#### THE DATA:
┄┄┄┄┄┄┄┄┄┄

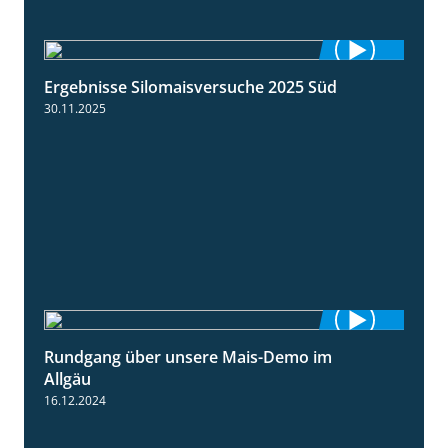
Ergebnisse Silomaisversuche 2025 Süd
5:36
30.11.2025
Rundgang über unsere Mais-Demo im
9:08
Allgäu
16.12.2024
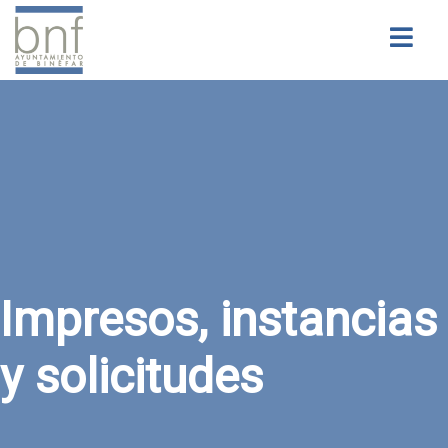
Buscar
Impresos, instancias
y solicitudes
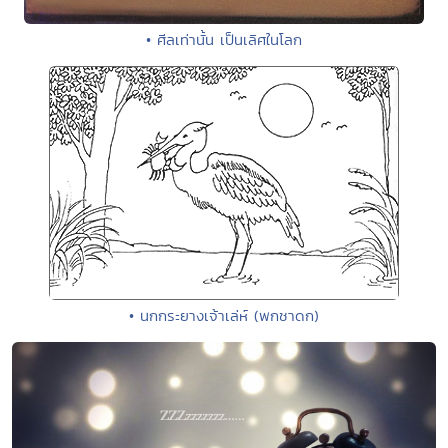
• ศีลเท่านั้น เป็นเลิศในโลก
• นกกระยางเจ้าเล่ห์ (พกชาดก)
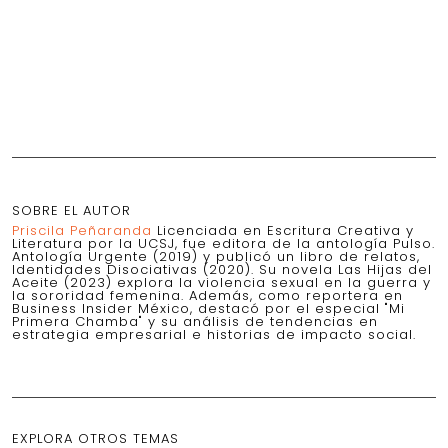
SOBRE EL AUTOR
Priscila Peñaranda
Licenciada en Escritura Creativa y
Literatura por la UCSJ, fue editora de la antología Pulso.
Antología Urgente (2019) y publicó un libro de relatos,
Identidades Disociativas (2020). Su novela Las Hijas del
Aceite (2023) explora la violencia sexual en la guerra y
la sororidad femenina. Además, como reportera en
Business Insider México, destacó por el especial "Mi
Primera Chamba" y su análisis de tendencias en
estrategia empresarial e historias de impacto social.
EXPLORA OTROS TEMAS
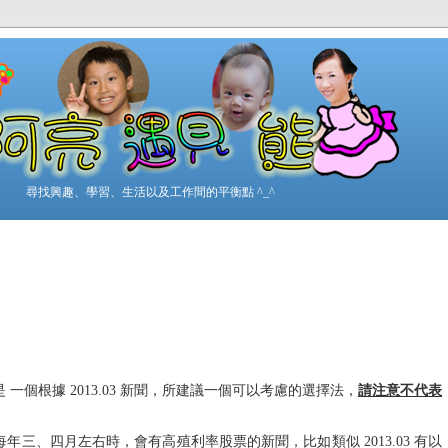
尋找興趣、學習、生活以及工作間的平衡點 ^_^
一個根據 2013.03 新聞，所建議一個可以考慮的選擇法，
請注意
不代表
三、四月左右時，會有高殖利率股票的新聞，比如類似 2013.03 有以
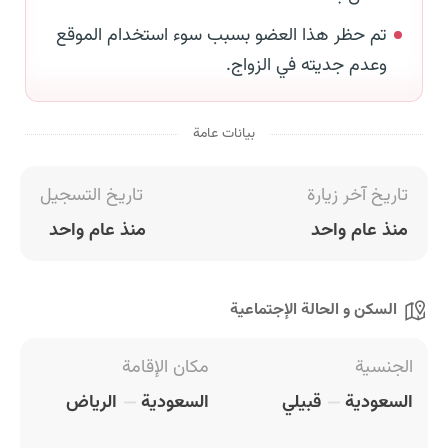
تم حظر هذا العضو بسبب سوء استخدام الموقع
وعدم جديته في الزواج.
بيانات عامة
تاريخ آخر زيارة
تاريخ التسجيل
منذ عام واحد
منذ عام واحد
السكن و الحالة الإجتماعية
الجنسية
مكان الإقامة
السعودية
قبيلي
السعودية
الرياض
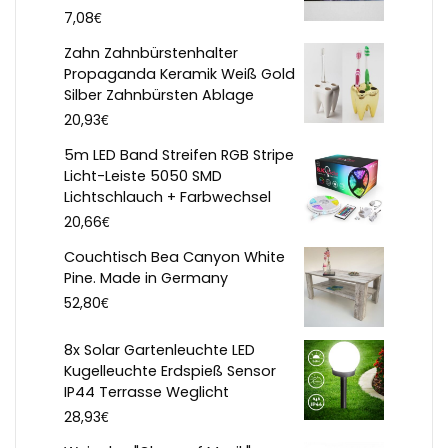
€
7,08
Zahn Zahnbürstenhalter
Propaganda Keramik Weiß Gold
Silber Zahnbürsten Ablage
€
20,93
5m LED Band Streifen RGB Stripe
Licht-Leiste 5050 SMD
Lichtschlauch + Farbwechsel
€
20,66
Couchtisch Bea Canyon White
Pine. Made in Germany
€
52,80
8x Solar Gartenleuchte LED
Kugelleuchte Erdspieß Sensor
IP44 Terrasse Weglicht
€
28,93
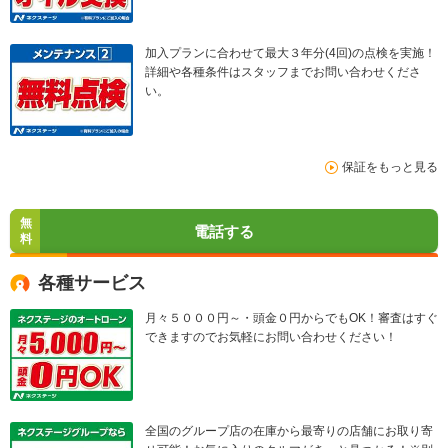
加入プランに合わせて最大３年分(4回)の点検を実施！
詳細や各種条件はスタッフまでお問い合わせくださ
い。
保証をもっと見る
無
電話する
料
各種サービス
月々５０００円～・頭金０円からでもOK！審査はすぐ
できますのでお気軽にお問い合わせください！
全国のグループ店の在庫から最寄りの店舗にお取り寄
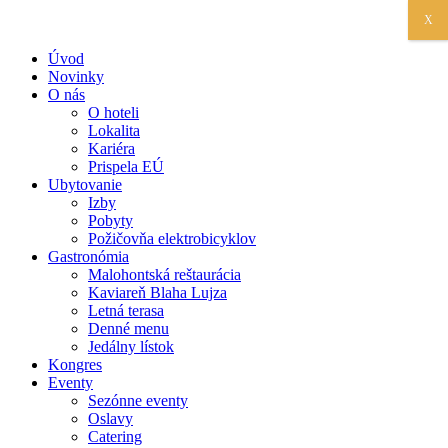
X
Úvod
Novinky
O nás
O hoteli
Lokalita
Kariéra
Prispela EÚ
Ubytovanie
Izby
Pobyty
Požičovňa elektrobicyklov
Gastronómia
Malohontská reštaurácia
Kaviareň Blaha Lujza
Letná terasa
Denné menu
Jedálny lístok
Kongres
Eventy
Sezónne eventy
Oslavy
Catering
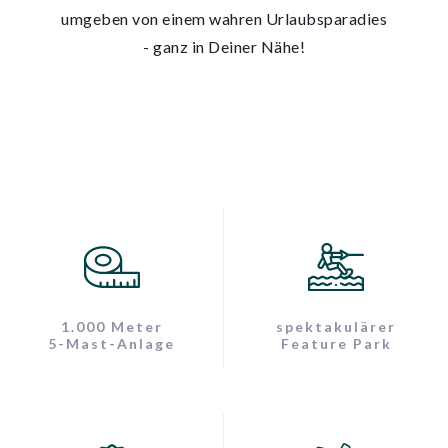
umgeben von einem wahren Urlaubsparadies
- ganz in Deiner Nähe!
1.000 Meter
spektakulärer
5-Mast-Anlage
Feature Park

┄┄┄┄┄┄┄┄┄┄

#### WHAT YOU NEED TO DO:
The required output is the line containing "Zahn Zahnbürstenhalter" plus every line after it to the end of the data, copied exactly and with no pictures.

#### RESPONSE:
Zahn Zahnbürstenhalter
Propaganda Keramik Weiß Gold
Silber Zahnbürsten Ablage
€
20,93
5m LED Band Streifen RGB Stripe
Licht-Leiste 5050 SMD
Lichtschlauch + Farbwechsel
€
20,66
Couchtisch Bea Canyon White
Pine. Made in Germany
€
52,80
8x Solar Gartenleuchte LED
Kugelleuchte Erdspieß Sensor
IP44 Terrasse Weglicht
€
28,93
加入プランに合わせて最大３年分(4回)の点検を実施！
詳細や各種条件はスタッフまでお問い合わせくださ
い。
保証をもっと見る
無
電話する
料
各種サービス
月々５０００円～・頭金０円からでもOK！審査はすぐ
できますのでお気軽にお問い合わせください！
全国のグループ店の在庫から最寄りの店舗にお取り寄
X
Úvod
Novinky
O nás
O hoteli
Lokalita
Kariéra
Prispela EÚ
Ubytovanie
Izby
Pobyty
Požičovňa elektrobicyklov
Gastronómia
Malohontská reštaurácia
Kaviareň Blaha Lujza
Letná terasa
Denné menu
Jedálny lístok
Kongres
Eventy
Sezónne eventy
Oslavy
Catering
umgeben von einem wahren Urlaubsparadies
- ganz in Deiner Nähe!
1.000 Meter
spektakulärer
5-Mast-Anlage
Feature Park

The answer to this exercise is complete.